Signs
By Alice / Spinebreakers Crew
I’ve been travelling down this dusty road my entire life, completely on my own. There is one road sign that I find myself repeatedly hesitating over. It’s on the right hand side, about nine miles in from the junction. Dirty orange with big black letters reading:
GIVE UP NOW
I find that there are signs placed every mile, the first two no longer mean anything to me. I seem to remember that they’re placed oddly, low on the ground in the centre of the road. I don’t think they’re even written in English. Anyway, I haven’t been back to them for years now.
I’ve gone past 15 miles a few times, but the signs are blank. If you walk far enough you get dizzy and black out.
GIVE UP NOW
*
The dust embeds in my cheek, scratching the skin under my eye. It’s agonisingly painful, laying flat on the road, mangled like a victim in a car crash. I like the idea of dying, moving on to a new road, being able to breath new air, study new signs. But somehow I don’t want to tear myself away from this sign. Not until I’ve figured it out. And believe me when I say that I have tried. How many times have I rearranged the letters? How many times have I substituted in numbers for letters, symbols, making new words, phrases, meanings? It has to mean something. I look up at it now. The large black print amuses me, the way it stands out against the orange, rebelling to be different, longing to be different, how pointless it all seems.

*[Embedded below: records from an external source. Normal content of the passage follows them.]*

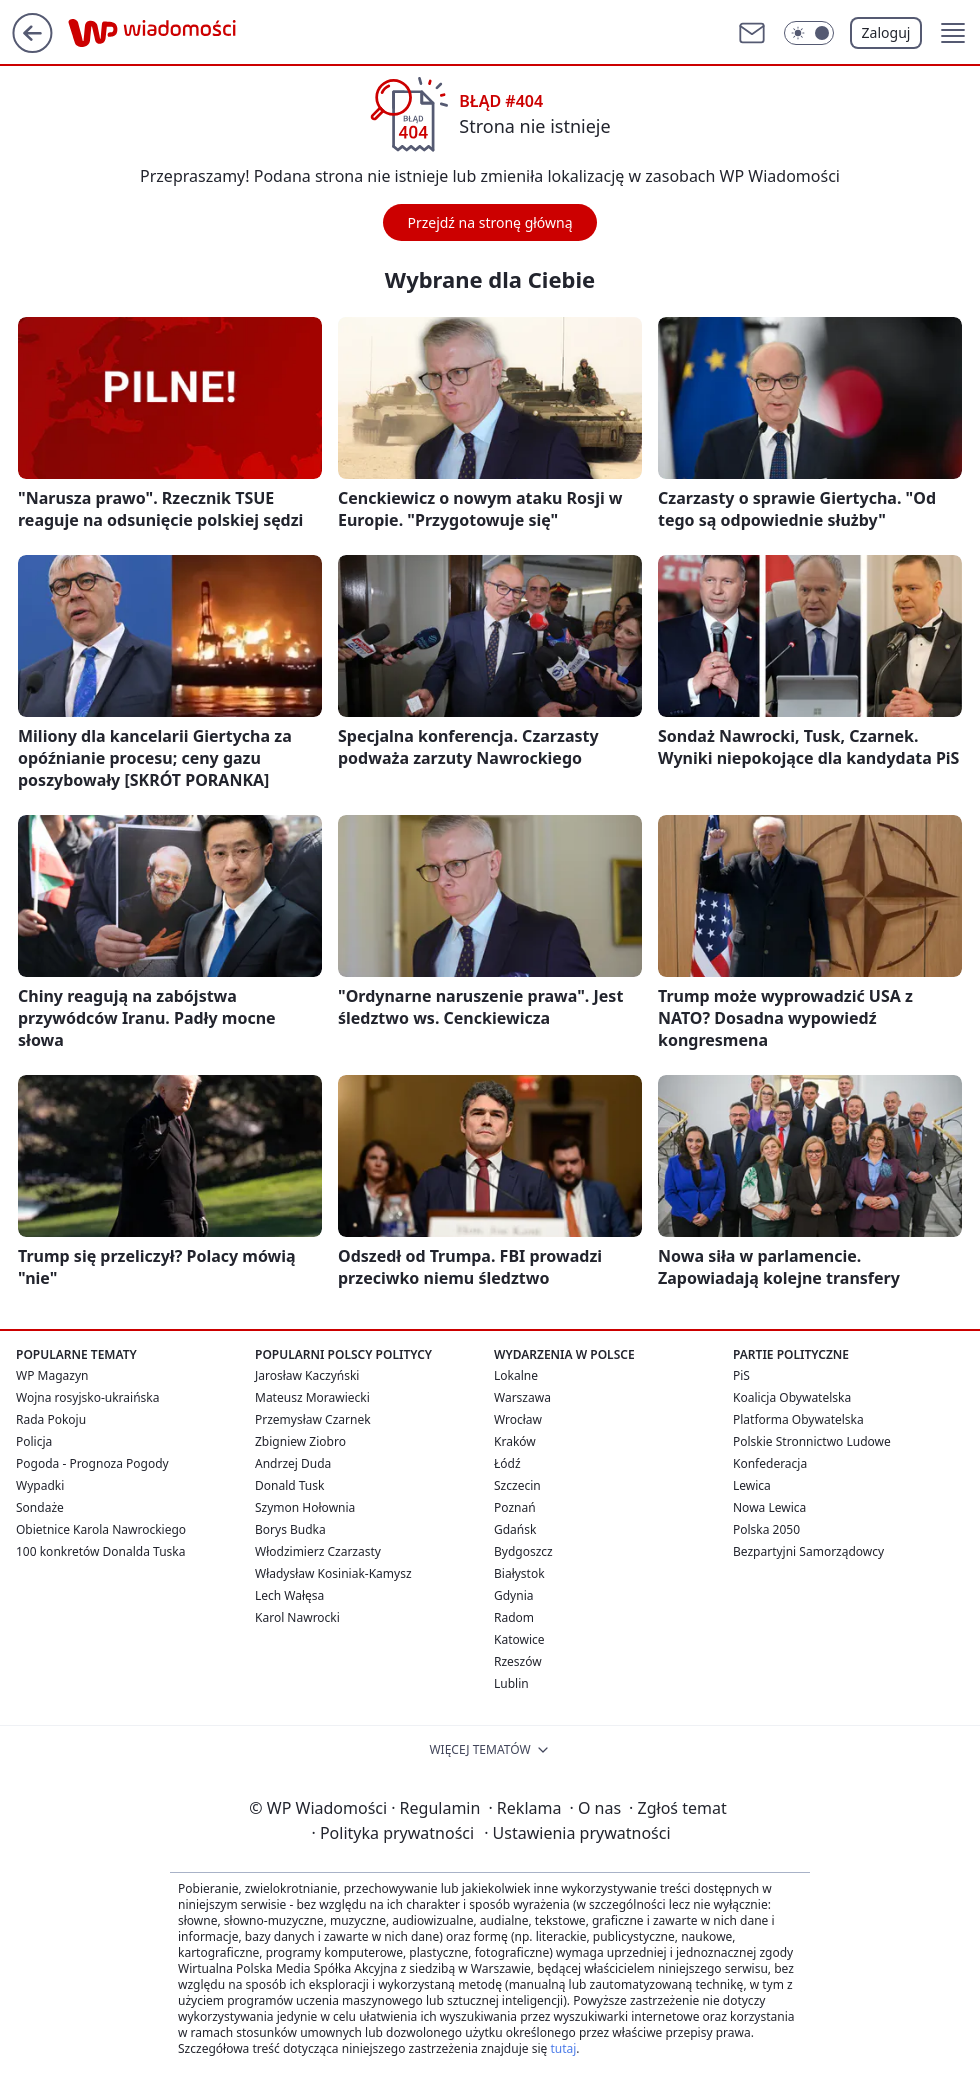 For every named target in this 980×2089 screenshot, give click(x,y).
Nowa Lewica (769, 1507)
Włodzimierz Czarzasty (318, 1551)
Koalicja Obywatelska (792, 1397)
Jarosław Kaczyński (307, 1375)
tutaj (563, 2048)
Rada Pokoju (51, 1419)
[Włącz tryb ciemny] (809, 33)
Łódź (507, 1463)
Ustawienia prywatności (577, 1833)
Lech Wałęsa (289, 1595)
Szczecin (517, 1485)
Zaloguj (886, 32)
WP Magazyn (52, 1375)
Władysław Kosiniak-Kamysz (333, 1573)
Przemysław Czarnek (313, 1419)
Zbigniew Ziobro (300, 1441)
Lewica (752, 1485)
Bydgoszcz (523, 1551)
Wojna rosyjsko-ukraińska (87, 1397)
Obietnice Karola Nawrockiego (101, 1529)
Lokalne (516, 1375)
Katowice (519, 1639)
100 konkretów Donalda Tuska (100, 1551)
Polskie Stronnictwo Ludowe (812, 1441)
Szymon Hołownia (305, 1507)
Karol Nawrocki (297, 1617)
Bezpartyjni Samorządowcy (808, 1551)
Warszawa (522, 1397)
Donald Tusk (289, 1485)
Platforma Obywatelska (798, 1419)
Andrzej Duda (293, 1463)
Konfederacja (770, 1463)
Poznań (515, 1507)
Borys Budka (290, 1529)
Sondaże (40, 1507)
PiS (741, 1375)
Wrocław (518, 1419)
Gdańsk (515, 1529)
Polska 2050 (766, 1529)
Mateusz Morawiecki (312, 1397)
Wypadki (40, 1485)
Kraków (515, 1441)
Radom (514, 1617)
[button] (953, 33)
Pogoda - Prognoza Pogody (92, 1463)
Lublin (511, 1683)
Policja (34, 1441)
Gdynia (513, 1595)
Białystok (519, 1573)
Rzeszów (518, 1661)
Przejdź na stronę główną (489, 222) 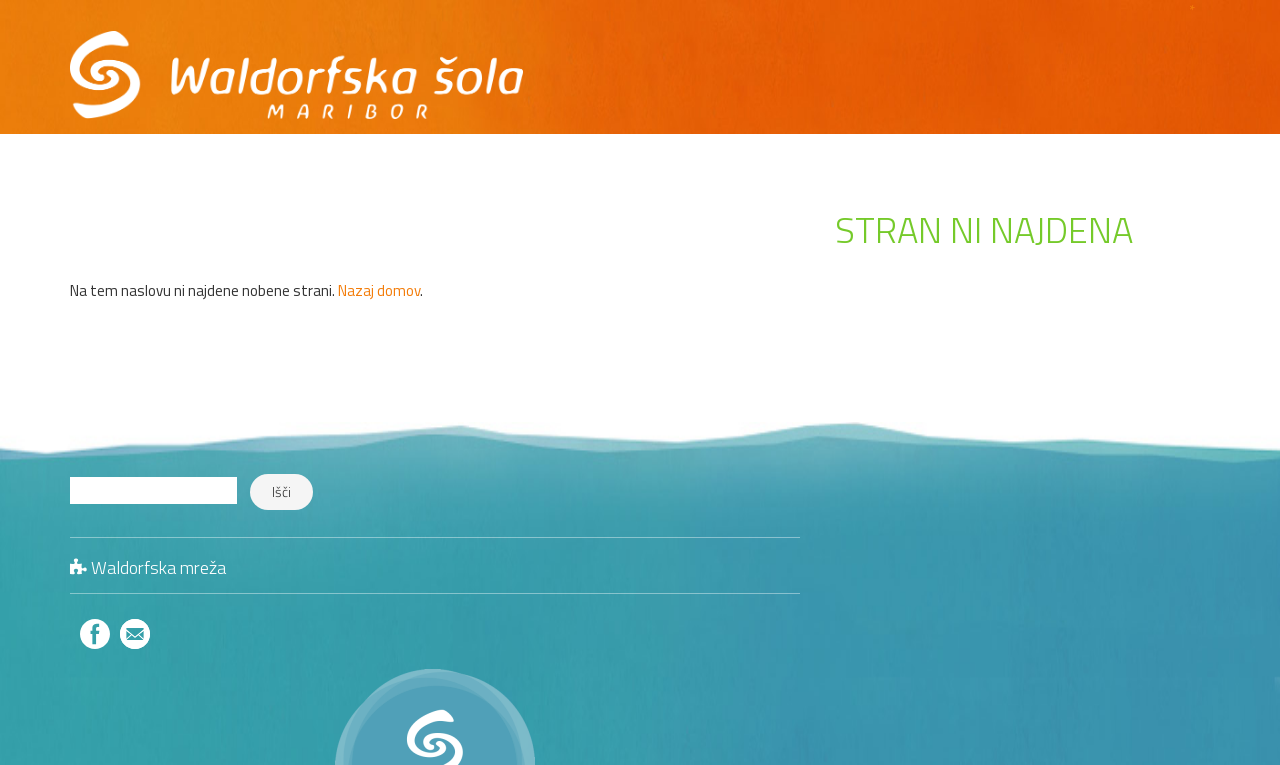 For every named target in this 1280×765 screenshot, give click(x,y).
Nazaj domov (379, 290)
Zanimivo (1180, 637)
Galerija (789, 77)
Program (584, 77)
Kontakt (1019, 77)
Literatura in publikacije (1137, 606)
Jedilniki (1186, 543)
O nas (497, 77)
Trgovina (1117, 77)
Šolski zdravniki (1162, 574)
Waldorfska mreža (158, 567)
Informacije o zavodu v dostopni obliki (627, 136)
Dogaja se (688, 77)
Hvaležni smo (904, 77) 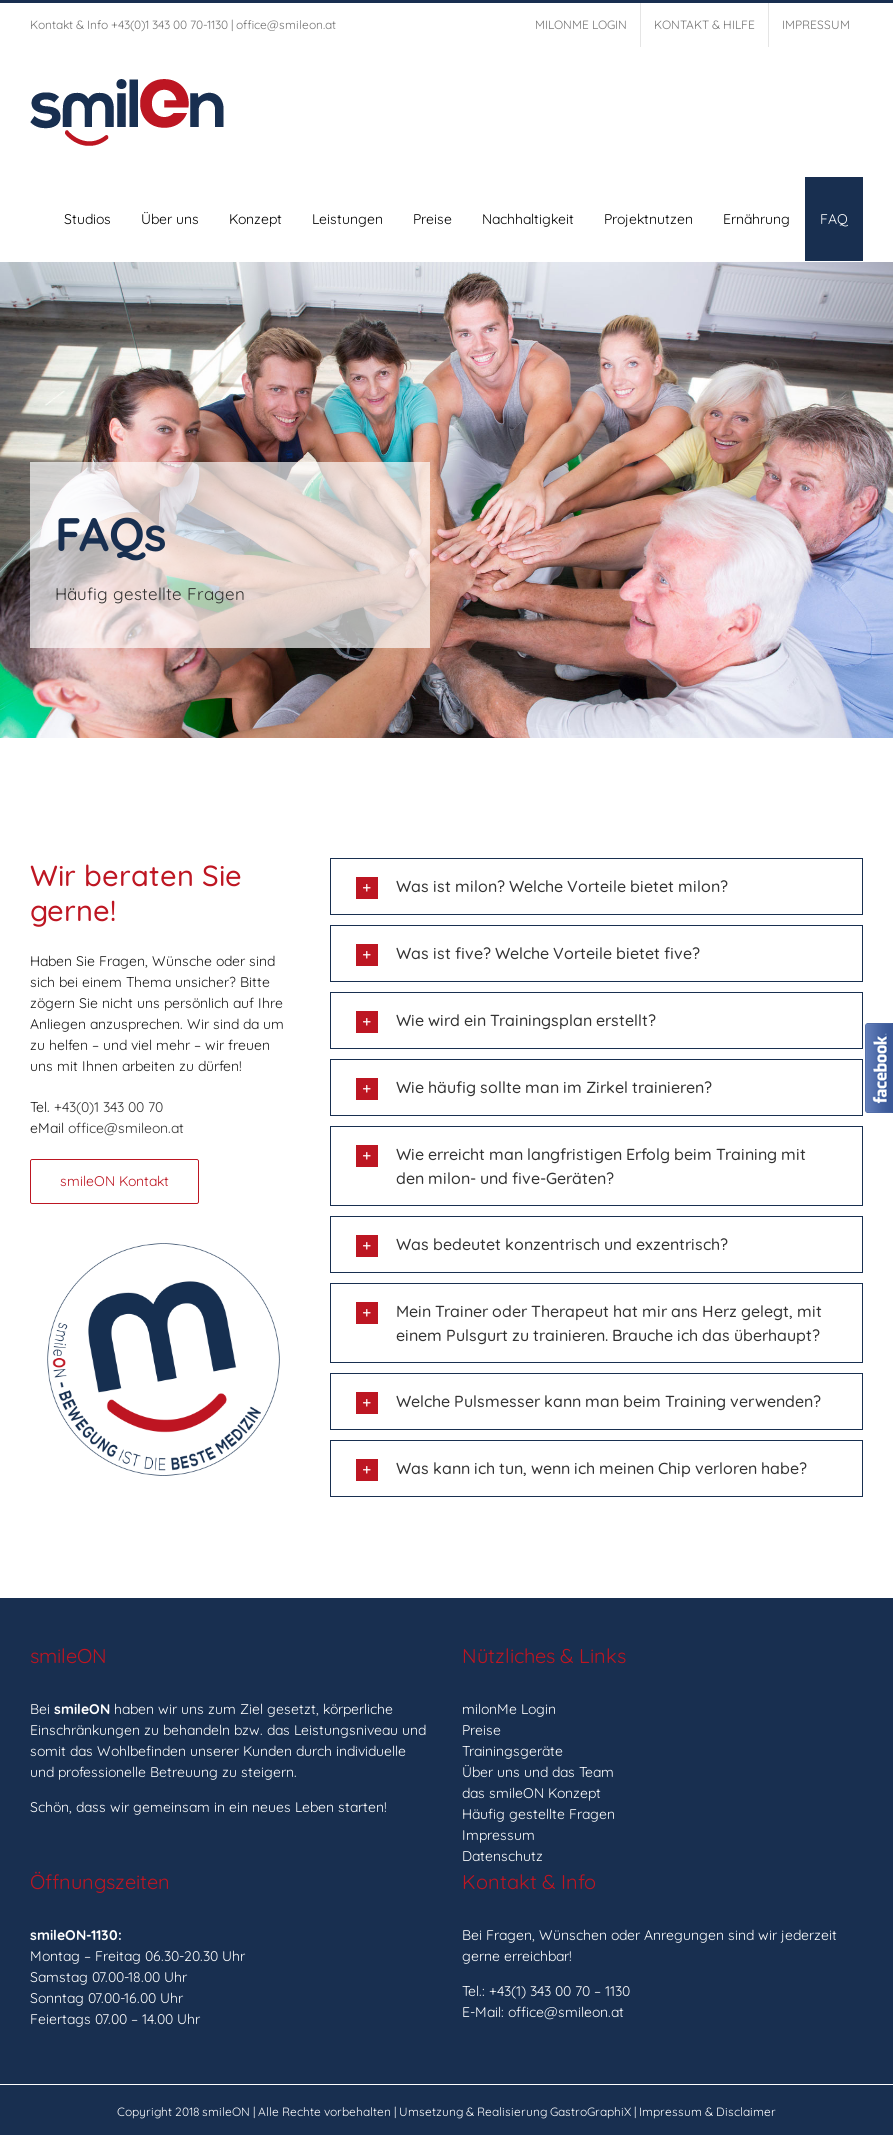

I scrape the grit from my skin and begin to move. I run at a slow pace for two miles, passing two more orange signs, dust surrounds my feet like flies to a light, they run with me, dropping in and out as they please, the sun dances across my exposed body, taunting me. FOOL it screams, GIVE UP NOW
I come across something new 13 miles in, something that I’ve never taken in before. Twisted wires rise up from the ground on either side of me, flowing like tortured snakes up and down, twisting passionately around each other. I follow their movements for the next two miles until I reach mile 15. They give me a good feeling inside. A feeling of luck.
And for the first mile I feel great, sprinting down my road as a free human but soon no matter how fast I run, how hard I try to fight it, I know that I’m not free and that I can’t change my life. Soon, I begin to feel faint, falling down, collapsing into the snakes. I’m caught, my emotions shredded in the barbed wire, precious memories fall victim to this twisted system, the more I struggle, the more it hurts, the deeper the cuts become, the harder it becomes to fight this battle.